Officials reported that Badran, a prominent scientist and former minister, had begun consultations to form a cabinet, which is expected to be announced today or tomorrow. The new lineup will see the departure of Foreign Minister Hani Mulki, who had reportedly irritated colleagues at the Algiers summit, and his replacement by veteran diplomat Faruq Kassrawi, officials said.
Former Planning Minister Bassam Awadallah, who resigned in February, is due to return to the government and be entrusted with the finance ministry, they said. Outgoing Deputy Prime Minister Marwan Moasher, a career diplomat and former foreign minister, was, meanwhile, appointed by the king as minister of the royal court in charge of political affairs, a senior official said. Fayez was named chief of the royal court in charge of administrative affairs, the source said.

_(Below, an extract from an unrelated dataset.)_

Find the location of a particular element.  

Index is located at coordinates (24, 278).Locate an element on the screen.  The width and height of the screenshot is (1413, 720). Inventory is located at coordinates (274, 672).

Badran, who served as agriculture and education ministers in the late 1980s, will quit his post as president of the private Philadelphia University to become prime minister. He will follow in the path of his brother, Mudar Badran, who was prime minister of Jordan on several occasions under the reign of the late King Hussein. Badran’s name was short-listed as a possible candidate to replace Federico Mayor as director general of UNESCO in 2000.
Fayez was dismissed after mounting public criticism by parliamentarians and senior officials over the government’s poor performance since it took office in October 2003. Jordan’s mainstream Islamists, strident opponents of Israel and of the US-led occupation of Iraq, have also called on the government to quit, saying it had failed to deliver greater political liberalization. They said that the arrest of leading critics in recent months was the latest phase in a suppression of civil liberties since a landmark peace accord with Israel in 1994.